Brian Smith

No. 49
- Position: Defensive end

Personal information
- Born: September 16, 1983 (age 42) Denton, Texas, U.S.
- Listed height: 6 ft 3 in (1.91 m)
- Listed weight: 236 lb (107 kg)

Career information
- High school: Billy Ryan (Denton, Texas)
- College: Missouri (2002–2006)
- NFL draft: 2007: 4th round, 113th overall pick

Career history
- Jacksonville Jaguars (2007);

Awards and highlights
- 2× All-Big Twelve (2005–2006);

= Brian Smith (defensive end) =

American football player (born 1983)

Brian Smith (born September 16, 1983) is an American former football defensive end. He was selected by the Jacksonville Jaguars in the fourth round of the 2007 NFL draft. He played college football at Missouri.

==Early life==
Brian Smith graduated from Billy Ryan High School in Denton, Texas in 2002. He was named Defensive Player of the Year as a junior and senior. He was a two-time All-State selection and led the team to the state championship in 2001 under head coach Joey Florence. Smith recorded 160 tackles and 35 sacks as a senior.
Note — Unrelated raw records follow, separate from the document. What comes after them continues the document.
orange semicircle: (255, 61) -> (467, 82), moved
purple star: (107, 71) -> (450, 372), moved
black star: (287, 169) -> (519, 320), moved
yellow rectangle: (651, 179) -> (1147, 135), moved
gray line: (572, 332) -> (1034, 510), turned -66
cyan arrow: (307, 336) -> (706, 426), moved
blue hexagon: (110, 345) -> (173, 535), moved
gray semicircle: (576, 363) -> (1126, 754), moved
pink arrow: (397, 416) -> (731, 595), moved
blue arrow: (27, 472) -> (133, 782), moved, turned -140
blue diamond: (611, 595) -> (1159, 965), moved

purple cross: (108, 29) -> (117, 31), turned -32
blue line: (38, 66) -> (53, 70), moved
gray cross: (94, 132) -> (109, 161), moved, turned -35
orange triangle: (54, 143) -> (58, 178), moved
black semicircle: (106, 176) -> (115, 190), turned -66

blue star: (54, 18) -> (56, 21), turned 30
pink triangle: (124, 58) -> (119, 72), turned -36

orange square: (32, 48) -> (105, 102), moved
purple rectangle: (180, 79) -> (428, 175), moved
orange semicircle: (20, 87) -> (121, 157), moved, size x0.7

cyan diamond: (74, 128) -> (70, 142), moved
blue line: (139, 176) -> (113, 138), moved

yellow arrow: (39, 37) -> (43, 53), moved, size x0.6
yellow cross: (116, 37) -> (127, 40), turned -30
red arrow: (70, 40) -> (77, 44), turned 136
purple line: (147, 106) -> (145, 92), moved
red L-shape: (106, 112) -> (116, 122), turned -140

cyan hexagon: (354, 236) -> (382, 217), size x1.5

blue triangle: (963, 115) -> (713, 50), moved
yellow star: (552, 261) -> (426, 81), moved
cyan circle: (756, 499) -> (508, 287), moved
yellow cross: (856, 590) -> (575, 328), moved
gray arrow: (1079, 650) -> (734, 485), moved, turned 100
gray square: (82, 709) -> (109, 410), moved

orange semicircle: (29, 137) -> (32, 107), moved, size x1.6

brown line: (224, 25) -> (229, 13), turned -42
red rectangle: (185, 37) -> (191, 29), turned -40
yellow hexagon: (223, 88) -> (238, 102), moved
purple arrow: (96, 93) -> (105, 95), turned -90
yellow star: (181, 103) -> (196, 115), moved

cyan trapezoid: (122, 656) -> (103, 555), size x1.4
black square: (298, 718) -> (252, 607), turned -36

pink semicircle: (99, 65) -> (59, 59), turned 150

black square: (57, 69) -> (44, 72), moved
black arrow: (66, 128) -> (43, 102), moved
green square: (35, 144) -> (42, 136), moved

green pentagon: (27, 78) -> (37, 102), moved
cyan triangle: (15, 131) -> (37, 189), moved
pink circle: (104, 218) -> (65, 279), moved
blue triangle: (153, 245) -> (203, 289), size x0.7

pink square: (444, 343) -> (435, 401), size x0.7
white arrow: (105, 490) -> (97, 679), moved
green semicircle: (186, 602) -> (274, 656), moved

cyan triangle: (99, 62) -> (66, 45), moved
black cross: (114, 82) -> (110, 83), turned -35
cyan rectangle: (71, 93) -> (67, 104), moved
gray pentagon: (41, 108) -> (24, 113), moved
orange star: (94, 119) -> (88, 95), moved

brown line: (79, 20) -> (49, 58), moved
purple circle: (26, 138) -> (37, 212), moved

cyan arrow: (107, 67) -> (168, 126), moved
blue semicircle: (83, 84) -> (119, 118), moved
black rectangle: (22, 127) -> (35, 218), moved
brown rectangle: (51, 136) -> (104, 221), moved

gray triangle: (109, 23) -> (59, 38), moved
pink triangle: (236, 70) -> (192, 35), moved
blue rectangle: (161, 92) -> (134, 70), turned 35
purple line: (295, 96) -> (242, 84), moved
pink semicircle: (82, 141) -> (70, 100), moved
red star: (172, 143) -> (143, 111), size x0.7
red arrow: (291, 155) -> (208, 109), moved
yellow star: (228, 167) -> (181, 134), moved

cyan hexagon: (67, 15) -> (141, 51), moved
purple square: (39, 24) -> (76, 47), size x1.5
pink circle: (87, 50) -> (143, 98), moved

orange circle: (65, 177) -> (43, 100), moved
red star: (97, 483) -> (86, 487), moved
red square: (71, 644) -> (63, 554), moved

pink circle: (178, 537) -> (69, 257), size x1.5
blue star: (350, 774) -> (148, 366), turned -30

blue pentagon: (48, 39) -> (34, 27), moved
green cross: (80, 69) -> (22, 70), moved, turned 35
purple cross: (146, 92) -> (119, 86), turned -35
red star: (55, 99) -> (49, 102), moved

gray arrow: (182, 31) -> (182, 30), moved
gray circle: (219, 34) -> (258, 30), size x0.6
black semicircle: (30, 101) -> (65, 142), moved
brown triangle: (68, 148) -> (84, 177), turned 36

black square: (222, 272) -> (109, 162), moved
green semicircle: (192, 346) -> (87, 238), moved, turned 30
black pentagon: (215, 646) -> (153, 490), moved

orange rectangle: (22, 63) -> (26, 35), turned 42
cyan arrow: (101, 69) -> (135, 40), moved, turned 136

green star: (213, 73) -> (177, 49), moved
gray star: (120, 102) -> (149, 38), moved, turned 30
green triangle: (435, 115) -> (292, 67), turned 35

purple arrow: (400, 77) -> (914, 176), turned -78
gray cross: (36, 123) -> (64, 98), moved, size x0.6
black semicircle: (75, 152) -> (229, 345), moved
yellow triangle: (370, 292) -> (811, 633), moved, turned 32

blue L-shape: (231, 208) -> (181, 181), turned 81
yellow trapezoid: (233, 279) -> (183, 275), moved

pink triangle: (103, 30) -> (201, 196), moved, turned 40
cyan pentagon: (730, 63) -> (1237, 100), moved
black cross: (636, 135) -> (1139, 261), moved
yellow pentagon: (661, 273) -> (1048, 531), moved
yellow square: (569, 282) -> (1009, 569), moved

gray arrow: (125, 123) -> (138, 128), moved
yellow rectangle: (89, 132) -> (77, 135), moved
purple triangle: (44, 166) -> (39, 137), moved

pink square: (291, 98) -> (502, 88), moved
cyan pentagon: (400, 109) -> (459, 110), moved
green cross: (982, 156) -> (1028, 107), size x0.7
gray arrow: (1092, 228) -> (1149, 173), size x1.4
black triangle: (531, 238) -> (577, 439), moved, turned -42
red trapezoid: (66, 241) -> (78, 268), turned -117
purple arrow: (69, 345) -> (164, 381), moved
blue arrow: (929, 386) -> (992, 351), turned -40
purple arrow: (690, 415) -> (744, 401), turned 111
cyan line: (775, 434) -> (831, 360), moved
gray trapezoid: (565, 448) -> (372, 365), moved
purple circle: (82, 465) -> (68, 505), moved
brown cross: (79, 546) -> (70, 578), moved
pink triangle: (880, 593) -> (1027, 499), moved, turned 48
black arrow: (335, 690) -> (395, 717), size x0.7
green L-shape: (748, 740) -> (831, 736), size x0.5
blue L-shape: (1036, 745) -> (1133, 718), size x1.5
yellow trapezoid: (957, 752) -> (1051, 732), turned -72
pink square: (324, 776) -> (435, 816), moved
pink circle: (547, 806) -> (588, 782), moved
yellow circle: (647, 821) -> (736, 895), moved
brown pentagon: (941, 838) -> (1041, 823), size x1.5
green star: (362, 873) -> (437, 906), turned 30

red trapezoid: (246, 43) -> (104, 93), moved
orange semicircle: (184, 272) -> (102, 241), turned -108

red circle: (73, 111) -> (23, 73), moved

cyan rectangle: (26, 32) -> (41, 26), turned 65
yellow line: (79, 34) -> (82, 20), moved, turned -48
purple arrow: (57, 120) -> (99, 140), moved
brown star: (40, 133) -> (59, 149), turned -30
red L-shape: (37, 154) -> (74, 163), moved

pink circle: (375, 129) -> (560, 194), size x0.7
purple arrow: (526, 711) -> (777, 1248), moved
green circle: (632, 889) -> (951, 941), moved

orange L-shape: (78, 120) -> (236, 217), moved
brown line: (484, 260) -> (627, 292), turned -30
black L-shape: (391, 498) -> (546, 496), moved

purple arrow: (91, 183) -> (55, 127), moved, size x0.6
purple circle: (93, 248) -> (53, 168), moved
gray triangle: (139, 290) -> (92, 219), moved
He posted 20 sacks as a junior.

==College career==
Smith played his collegiate ball at the University of Missouri. Starting as a situational pass-rusher, by his junior year he had blossomed into the team's best defensive end. Although he was injured midway through his senior season, Smith finished his collegiate career as Missouri's all-time leader in sacks.

==Professional career==
Smith was selected in the fourth round on the 2007 NFL draft by the Jacksonville Jaguars. He was placed on the PUP list during this rookie year. He was waived in June 2008, never playing a down for the Jaguars.